ENTRIES SUPPLIED Start Marker
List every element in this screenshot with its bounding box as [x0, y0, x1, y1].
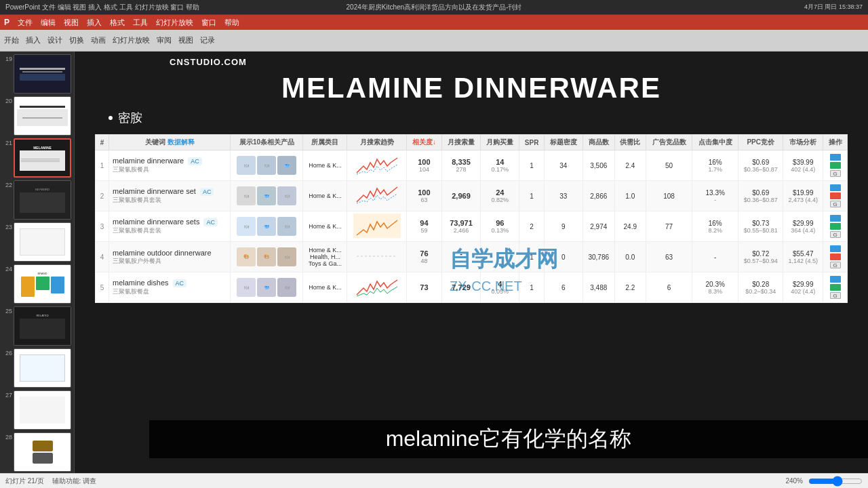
menu-window[interactable]: 窗口	[201, 18, 216, 28]
menu-help[interactable]: 帮助	[224, 18, 239, 28]
menu-file[interactable]: 文件	[18, 18, 33, 28]
supply-1: 2.4	[614, 150, 646, 181]
ribbon-record[interactable]: 记录	[200, 35, 215, 45]
ppc-5: $0.28$0.2–$0.34	[738, 272, 783, 303]
slide-thumb-21[interactable]: 21 MELAMINE	[3, 138, 71, 178]
click-focus-4: -	[692, 242, 738, 272]
col-keyword[interactable]: 关键词 数据解释	[109, 135, 231, 150]
menu-view[interactable]: 视图	[64, 18, 79, 28]
bullet-section: 密胺	[108, 110, 142, 126]
category-5: Home & K...	[303, 272, 347, 303]
relevance-4: 7648	[406, 242, 441, 272]
slide-thumb-22[interactable]: 22 KEYWORD	[3, 180, 71, 220]
row-num-2: 2	[96, 181, 109, 211]
ad-products-2: 108	[646, 181, 692, 211]
monthly-buy-5: 40.05%	[481, 272, 519, 303]
market-1: $39.99402 (4.4)	[783, 150, 823, 181]
slide-thumb-19[interactable]: 19	[3, 54, 71, 94]
products-2: 2,866	[583, 181, 614, 211]
col-trend: 月搜索趋势	[347, 135, 407, 150]
actions-3[interactable]: G	[823, 211, 848, 242]
slide-thumb-26[interactable]: 26	[3, 348, 71, 388]
monthly-search-1: 8,335278	[441, 150, 480, 181]
keyword-cell-1: melamine dinnerware AC 三聚氰胺餐具	[109, 150, 231, 181]
system-bar: PowerPoint 文件 编辑 视图 插入 格式 工具 幻灯片放映 窗口 帮助…	[0, 0, 868, 15]
bullet-text: 密胺	[118, 110, 142, 126]
ad-products-4: 63	[646, 242, 692, 272]
products-3: 2,974	[583, 211, 614, 242]
zoom-slider[interactable]	[808, 476, 863, 487]
menu-slideshow[interactable]: 幻灯片放映	[156, 18, 193, 28]
related-imgs-5: 🍽 🥣 🍽	[231, 272, 303, 303]
trend-1	[347, 150, 407, 181]
col-monthly-buy: 月购买量	[481, 135, 519, 150]
supply-2: 1.0	[614, 181, 646, 211]
ribbon-start[interactable]: 开始	[4, 35, 19, 45]
menu-insert[interactable]: 插入	[87, 18, 102, 28]
keyword-cell-2: melamine dinnerware set AC 三聚氰胺餐具套装	[109, 181, 231, 211]
keyword-cell-5: melamine dishes AC 三聚氰胺餐盘	[109, 272, 231, 303]
slide-thumb-23[interactable]: 23	[3, 222, 71, 262]
market-5: $29.99402 (4.4)	[783, 272, 823, 303]
row-num-3: 3	[96, 211, 109, 242]
ad-products-5: 6	[646, 272, 692, 303]
actions-1[interactable]: G	[823, 150, 848, 181]
ppc-3: $0.73$0.55–$0.81	[738, 211, 783, 242]
menu-format[interactable]: 格式	[110, 18, 125, 28]
table-row: 3 melamine dinnerware sets AC 三聚氰胺餐具套装 🍽…	[96, 211, 848, 242]
slide-thumb-28[interactable]: 28	[3, 432, 71, 472]
related-imgs-1: 🍽 🍽 🥣	[231, 150, 303, 181]
monthly-search-3: 73,9712,466	[441, 211, 480, 242]
menu-tools[interactable]: 工具	[133, 18, 148, 28]
col-related: 展示10条相关产品	[231, 135, 303, 150]
data-table-wrapper: # 关键词 数据解释 展示10条相关产品 所属类目 月搜索趋势 相关度↓ 月搜索…	[95, 134, 848, 303]
ppc-4: $0.72$0.57–$0.94	[738, 242, 783, 272]
click-focus-1: 16%1.7%	[692, 150, 738, 181]
slide-thumb-27[interactable]: 27	[3, 390, 71, 430]
actions-5[interactable]: G	[823, 272, 848, 303]
ribbon-animation[interactable]: 动画	[91, 35, 106, 45]
col-ad-products: 广告竞品数	[646, 135, 692, 150]
status-bar: 幻灯片 21/页 辅助功能: 调查 240%	[0, 473, 868, 488]
col-products: 商品数	[583, 135, 614, 150]
col-market: 市场分析	[783, 135, 823, 150]
col-relevance[interactable]: 相关度↓	[406, 135, 441, 150]
relevance-3: 9459	[406, 211, 441, 242]
ribbon-slideshow[interactable]: 幻灯片放映	[113, 35, 150, 45]
slide-title: MELAMINE DINNERWARE	[281, 72, 661, 104]
supply-5: 2.2	[614, 272, 646, 303]
monthly-search-5: 7,729	[441, 272, 480, 303]
products-4: 30,786	[583, 242, 614, 272]
col-actions: 操作	[823, 135, 848, 150]
col-spr: SPR	[519, 135, 544, 150]
app-menu[interactable]: PowerPoint 文件 编辑 视图 插入 格式 工具 幻灯片放映 窗口 帮助	[5, 3, 199, 12]
ribbon-design[interactable]: 设计	[47, 35, 62, 45]
relevance-5: 73	[406, 272, 441, 303]
main-layout: 19 20 21	[0, 52, 868, 473]
slide-thumb-25[interactable]: 25 RELATED	[3, 306, 71, 346]
ribbon-transition[interactable]: 切换	[69, 35, 84, 45]
doc-title: 2024年厨房Kitchen高利润洋货品方向以及在发货产品-刊封	[347, 3, 522, 12]
ribbon-insert[interactable]: 插入	[26, 35, 41, 45]
table-row: 1 melamine dinnerware AC 三聚氰胺餐具 🍽 🍽 🥣	[96, 150, 848, 181]
monthly-buy-1: 140.17%	[481, 150, 519, 181]
title-density-3: 9	[544, 211, 583, 242]
col-supply: 供需比	[614, 135, 646, 150]
actions-4[interactable]: G	[823, 242, 848, 272]
ribbon-view[interactable]: 视图	[178, 35, 193, 45]
title-density-4: 0	[544, 242, 583, 272]
slide-thumb-24[interactable]: 24 BRAND	[3, 264, 71, 304]
related-imgs-3: 🍽 🥣 🍽	[231, 211, 303, 242]
slide-thumb-20[interactable]: 20	[3, 96, 71, 136]
table-row: 4 melamine outdoor dinnerware 三聚氰胺户外餐具 🎨…	[96, 242, 848, 272]
ribbon-review[interactable]: 审阅	[157, 35, 172, 45]
monthly-search-2: 2,969	[441, 181, 480, 211]
col-click-focus: 点击集中度	[692, 135, 738, 150]
ribbon: 开始 插入 设计 切换 动画 幻灯片放映 审阅 视图 记录	[0, 30, 868, 52]
category-4: Home & K...Health, H...Toys & Ga...	[303, 242, 347, 272]
col-title-density: 标题密度	[544, 135, 583, 150]
trend-4	[347, 242, 407, 272]
actions-2[interactable]: G	[823, 181, 848, 211]
menu-edit[interactable]: 编辑	[41, 18, 56, 28]
market-2: $19.992,473 (4.4)	[783, 181, 823, 211]
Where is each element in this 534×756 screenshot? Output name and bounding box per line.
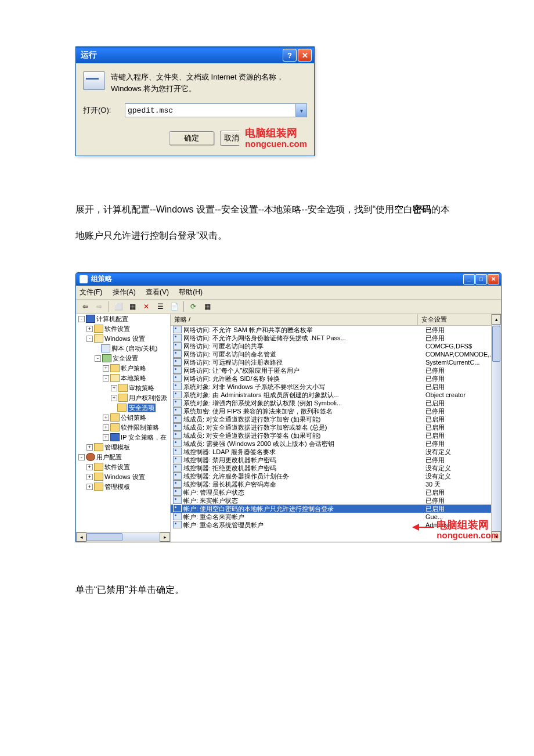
ENTRIES SUPPLIED End Marker
TASK: If a line in the material above contains "imgs", show that line.

EXERCISE RESPONSE:
related-imgs-5: 🍽 🥣 🍽	[231, 272, 303, 303]
related-imgs-1: 🍽 🍽 🥣	[231, 150, 303, 181]
related-imgs-3: 🍽 🥣 🍽	[231, 211, 303, 242]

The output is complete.